Problem K. Expression in Memories

Time Limit: 2000/1000 MS (Java/Others)    Memory Limit: 262144/262144 K (Java/Others)
Total Submission(s): 0    Accepted Submission(s): 0
Special Judge
 

Problem Description

Kazari remembered that she had an expression s0 before.
Definition of expression is given below in Backus–Naur form.
<expression> ::= <number> | <expression> <operator> <number>
<operator> ::= "+" | "*"
<number> ::= "0" | <non-zero-digit> <digits>
<digits> ::= "" | <digits> <digit>
<digit> ::= "0" | <non-zero-digit>
<non-zero-digit> ::= "1" | "2" | "3" | "4" | "5" | "6" | "7" | "8" | "9"
For example, `1*1+1`, `0+8+17` are valid expressions, while +1+1, +1*+1, 01+001 are not.
Though s0 has been lost in the past few years, it is still in her memories. 
She remembers several corresponding characters while others are represented as question marks.
Could you help Kazari to find a possible valid expression s0 according to her memories, represented as s, by replacing each question mark in s with a character in 0123456789+* ?

 

Input

The first line of the input contains an integer T denoting the number of test cases.
Each test case consists of one line with a string s (1≤|s|≤500,∑|s|≤105).
It is guaranteed that each character of s will be in 0123456789+*? .

 

Output

For each test case, print a string s0 representing a possible valid expression.
If there are multiple answers, print any of them.
If it is impossible to find such an expression, print IMPOSSIBLE.

 

Sample Input

5

?????

0+0+0

?+*??

?0+?0

?0+0?

 

Sample Output

11111

0+0+0

IMPOSSIBLE

10+10

IMPOSSIBLE

 

wa的我心慌，对了，

isdigit(x)，x为char类型，如果x>='0'&&x<='9'返回值为true（1）否则返回false（0）

是判断一个字符是否是数字的函数

填空

1      0？    ？ = +      (0是第一个)

2      +0？
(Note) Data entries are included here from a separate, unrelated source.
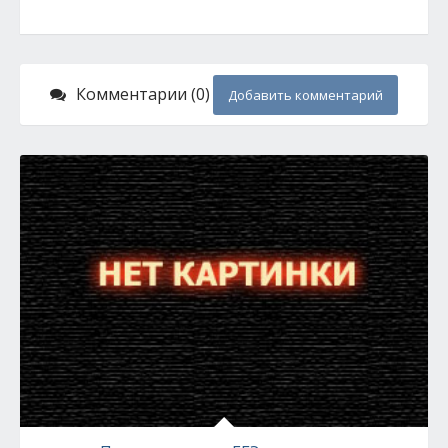
Комментарии (0)
Добавить комментарий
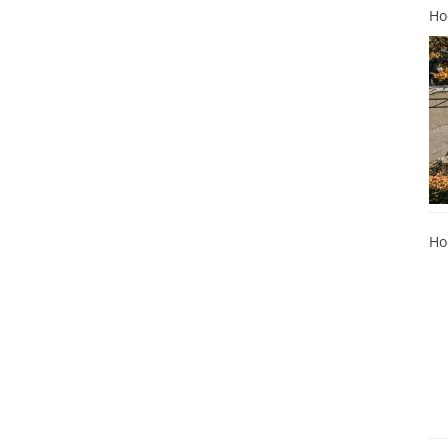
Ho
Ho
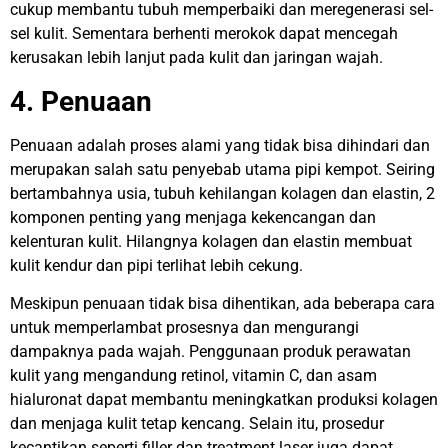
cukup membantu tubuh memperbaiki dan meregenerasi sel-
sel kulit. Sementara berhenti merokok dapat mencegah
kerusakan lebih lanjut pada kulit dan jaringan wajah.
4. Penuaan
Penuaan adalah proses alami yang tidak bisa dihindari dan
merupakan salah satu penyebab utama pipi kempot. Seiring
bertambahnya usia, tubuh kehilangan kolagen dan elastin, 2
komponen penting yang menjaga kekencangan dan
kelenturan kulit. Hilangnya kolagen dan elastin membuat
kulit kendur dan pipi terlihat lebih cekung.
Meskipun penuaan tidak bisa dihentikan, ada beberapa cara
untuk memperlambat prosesnya dan mengurangi
dampaknya pada wajah. Penggunaan produk perawatan
kulit yang mengandung retinol, vitamin C, dan asam
hialuronat dapat membantu meningkatkan produksi kolagen
dan menjaga kulit tetap kencang. Selain itu, prosedur
kecantikan seperti
filler
dan
treatment laser
juga dapat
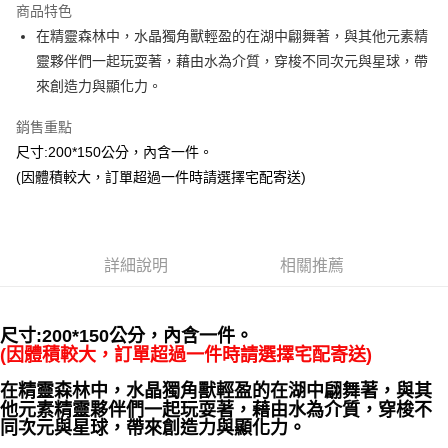
商品特色
Apple Pay
在精靈森林中，水晶獨角獸輕盈的在湖中翩舞著，與其他元素精
靈夥伴們一起玩耍著，藉由水為介質，穿梭不同次元與星球，帶
街口支付
來創造力與顯化力。
悠遊付
銷售重點
ATM付款
尺寸:200*150公分，內含一件。
(因體積較大，訂單超過一件時請選擇宅配寄送)
運送方式
全家取貨付款
每筆NT$80，滿NT$3,000(含以上)免運費
詳細說明
相關推薦
7-11取貨付款
每筆NT$80，滿NT$3,000(含以上)免運費
尺寸:
200*150公分，內含一件。
賣家宅配幫您送（台灣）
(因體積較大，訂單超過一件時請選擇宅配寄送)
每筆NT$80，滿NT$3,000(含以上)免運費
在精靈森林中，水晶獨角獸輕盈的在湖中翩舞著，與其
他元素精靈夥伴們一起玩耍著，藉由水為介質，穿梭不
郵局幫你送（離島）
同次元與星球，帶來創造力與顯化力。
每筆NT$80，滿NT$3,000(含以上)免運費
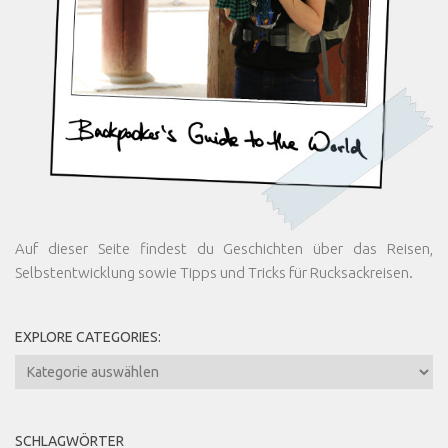
Auf dieser Seite findest du Geschichten über das Reisen,
Selbstentwicklung sowie Tipps und Tricks für Rucksackreisen.
EXPLORE CATEGORIES:
Explore
Categories:
SCHLAGWÖRTER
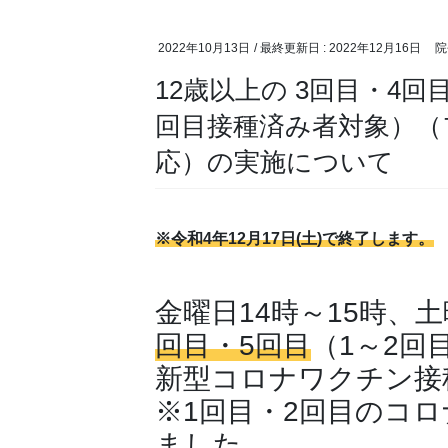
2022年10月13日
/ 最終更新日 :
2022年12月16日
院
12歳以上の 3回目・4
回目接種済み者対象）（
応）の実施について
※令和4年12月17日(土)で終了します。
金曜日14時～15時、土
回目・5回目
（1～2回
新型コロナワクチン接
※1回目・2回目のコ
ました。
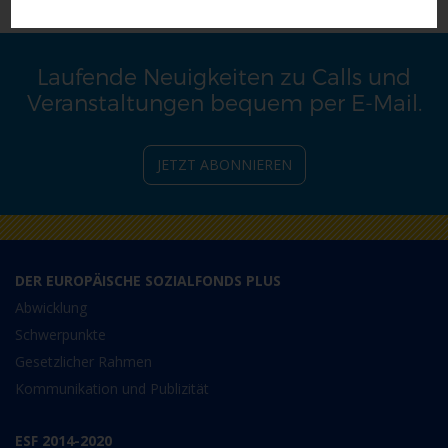
Laufende Neuigkeiten zu Calls und
Veranstaltungen bequem per E-Mail.
JETZT ABONNIEREN
DER EUROPÄISCHE SOZIALFONDS PLUS
Abwicklung
Schwerpunkte
Gesetzlicher Rahmen
Kommunikation und Publizität
ESF 2014-2020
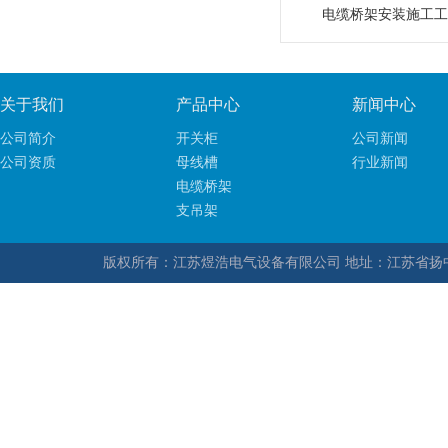
电缆桥架安装施工工
关于我们
产品中心
新闻中心
公司简介
开关柜
公司新闻
公司资质
母线槽
行业新闻
电缆桥架
支吊架
版权所有：江苏煜浩电气设备有限公司 地址：江苏省扬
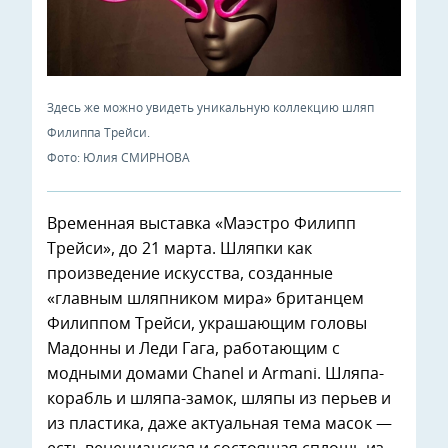
Здесь же можно увидеть уникальную коллекцию шляп
Филиппа Трейси.
Фото: Юлия СМИРНОВА
Временная выставка «Маэстро Филипп
Трейси», до 21 марта. Шляпки как
произведение искусства, созданные
«главным шляпником мира» британцем
Филиппом Трейси, украшающим головы
Мадонны и Леди Гага, работающим с
модными домами Chanel и Armani. Шляпа-
корабль и шляпа-замок, шляпы из перьев и
из пластика, даже актуальная тема масок —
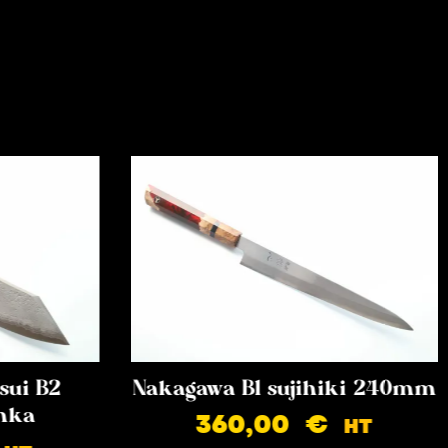
sui B2
Nakagawa B1 sujihiki 240mm
nka
360,00
€
HT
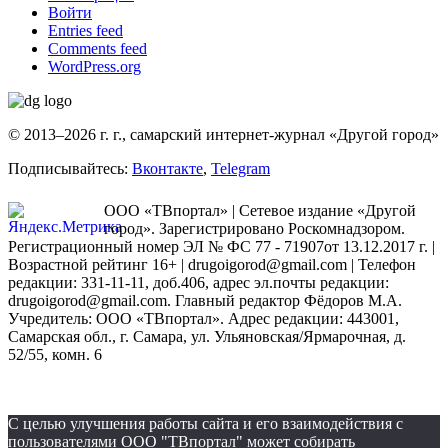
Войти
Entries feed
Comments feed
WordPress.org
© 2013–2026 г. г., самарский интернет-журнал «Другой город»
Подписывайтесь:
Вконтакте
,
Telegram
ООО «ТВпортал» | Сетевое издание «Другой
город». Зарегистрировано Роскомнадзором.
Регистрационный номер ЭЛ № ФС 77 - 71907от 13.12.2017 г. |
Возрастной рейтинг 16+ | drugoigorod@gmail.com
| Телефон
редакции: 331-11-11, доб.406, адрес эл.почты редакции:
drugoigorod@gmail.com. Главный редактор Фёдоров М.А.
Учредитель: ООО «ТВпортал». Адрес редакции: 443001,
Самарская обл., г. Самара, ул. Ульяновская/Ярмарочная, д.
52/55, комн. 6
С целью улучшения работы сайта и его взаимодействия с
пользователями ООО "ТВпортал" может собирать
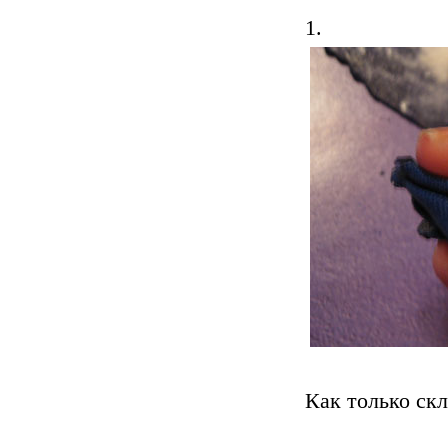
1.
Как только ск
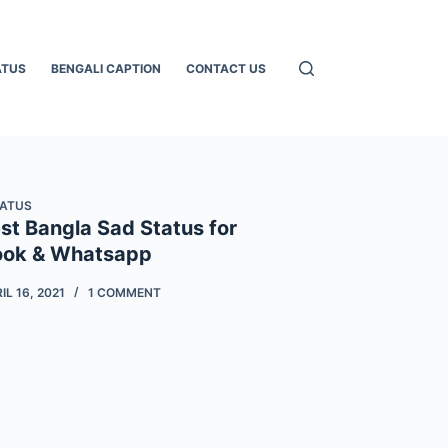
ATUS
BENGALI CAPTION
CONTACT US
TATUS
st Bangla Sad Status for
ook & Whatsapp
IL 16, 2021
1 COMMENT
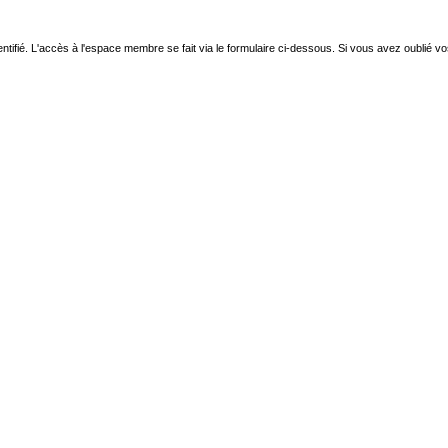
ntifié. L'accès à l'espace membre se fait via le formulaire ci-dessous. Si vous avez oublié v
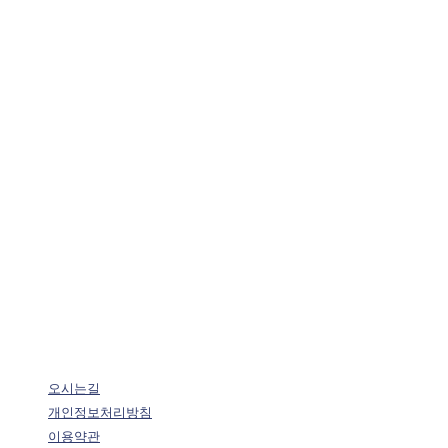
오시는길
개인정보처리방침
이용약관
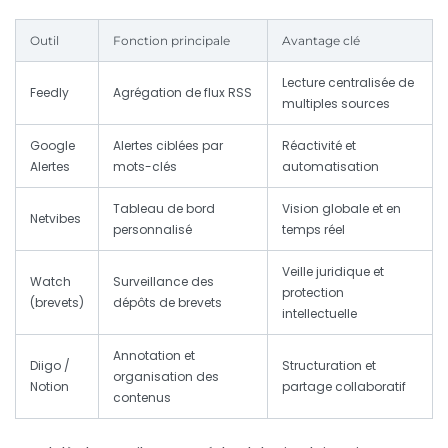
Outil
Fonction principale
Avantage clé
Lecture centralisée de
Feedly
Agrégation de flux RSS
multiples sources
Google
Alertes ciblées par
Réactivité et
Alertes
mots-clés
automatisation
Tableau de bord
Vision globale et en
Netvibes
personnalisé
temps réel
Veille juridique et
Watch
Surveillance des
protection
(brevets)
dépôts de brevets
intellectuelle
Annotation et
Diigo /
Structuration et
organisation des
Notion
partage collaboratif
contenus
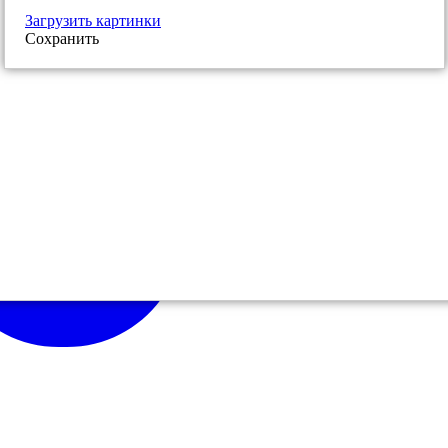
Загрузить картинки
Сохранить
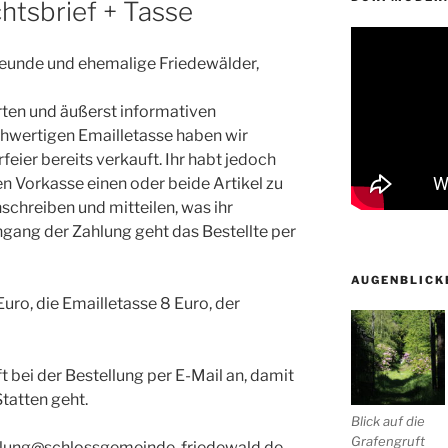
htsbrief + Tasse
reunde und ehemalige Friedewälder,
rten und äußerst informativen
hwertigen Emailletasse haben wir
eier bereits verkauft. Ihr habt jedoch
en Vorkasse einen oder beide Artikel zu
nschreiben und mitteilen, was ihr
gang der Zahlung geht das Bestellte per
AUGENBLICK
uro, die Emailletasse 8 Euro, der
t bei der Bestellung per E-Mail an, damit
tatten geht.
Blick auf die
Grafengruft
ellung@schlossgemeinde-friedewald.de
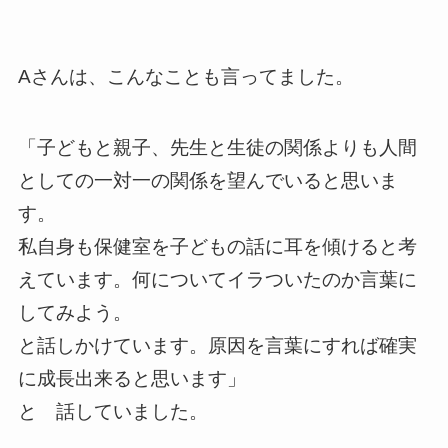
Aさんは、こんなことも言ってました。
「子どもと親子、先生と生徒の関係よりも人間
としての一対一の関係を望んでいると思いま
す。
私自身も保健室を子どもの話に耳を傾けると考
えています。何についてイラついたのか言葉に
してみよう。
と話しかけています。原因を言葉にすれば確実
に成長出来ると思います」
と 話していました。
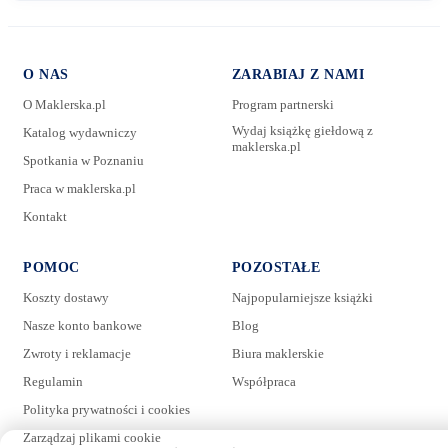
O NAS
ZARABIAJ Z NAMI
O Maklerska.pl
Program partnerski
Wydaj książkę giełdową z
Katalog wydawniczy
maklerska.pl
Spotkania w Poznaniu
E-mail:
Praca w maklerska.pl
Kontakt
Wiadomość:
POMOC
POZOSTAŁE
Koszty dostawy
Najpopularniejsze książki
Nasze konto bankowe
Blog
Zwroty i reklamacje
Biura maklerskie
Regulamin
Współpraca
Polityka prywatności i cookies
Zarządzaj plikami cookie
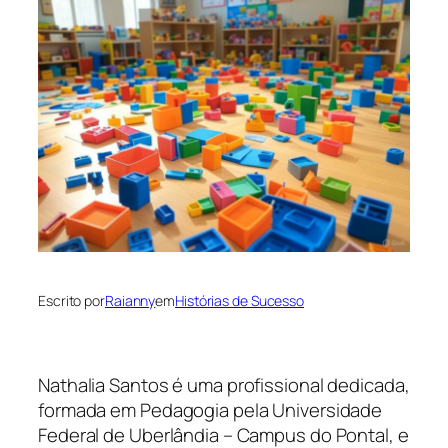
Escrito por
Raianny
em
Histórias de Sucesso
Nathalia Santos é uma profissional dedicada,
formada em Pedagogia pela Universidade
Federal de Uberlândia – Campus do Pontal, e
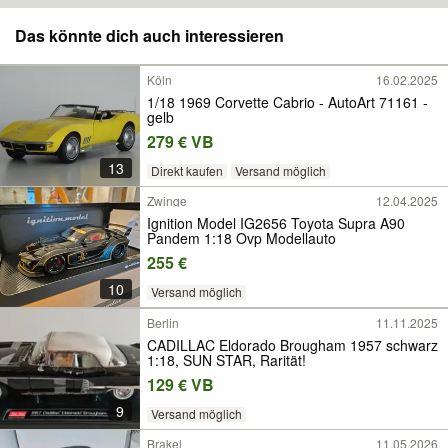
Das könnte dich auch interessieren
Köln
16.02.2025
1/18 1969 Corvette Cabrio - AutoArt 71161 -
gelb
279 € VB
13
Direkt kaufen
Versand möglich
Zwinge
12.04.2025
Ignition Model IG2656 Toyota Supra A90
Pandem 1:18 Ovp Modellauto
255 €
10
Versand möglich
Berlin
11.11.2025
CADILLAC Eldorado Brougham 1957 schwarz
1:18, SUN STAR, Rarität!
129 € VB
9
Versand möglich
Brakel
11.05.2026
或者*0？    ？ = +

3      ?             ? = 1

查询

1     **，++，*+，+*不行

2    01不行

3    +--------------+       最前，后不能是+或*

#include<bits/stdc++.h>
#define ll long long
using namespace std;
char a[100005];
int main()
{
    int t;
    scanf("%d",&t);
    while(t--)
    {
        scanf("%s",a);
        int len = strlen(a);
        for(int i=0;i<len;i++)
        {
            if(a[i]=='?')
            {
                if(i==0)
                    a[i]='1';
                else
                {
                    if(i-2>=0 && !isdigit(a[i-2]) && a[i-1]=='0')
                        a[i]='+';
                    else if(i==1 && a[0]=='0')
                        a[i]='+';
                    else
                        a[i]='1';
                }
            }
        }
        int flag = 0;

        for(int i=0;i<len-1;i++)
        {
            if(!isdigit(a[i])&&!isdigit(a[i+1]))
            {
                flag = 1;
                break;
            }
            else if((i==0 || !isdigit(a[i-1]))&& a[i]=='0' && isdigit(a[i+1]))
            {
                flag = 1;
                break;
            }
        }
        if(!isdigit(a[0])||!isdigit(a[len-1]))
            flag = 1;
        if(flag)printf("IMPOSSIBLE\n");
        else printf("%s\n",a);
    }
    return 0;
}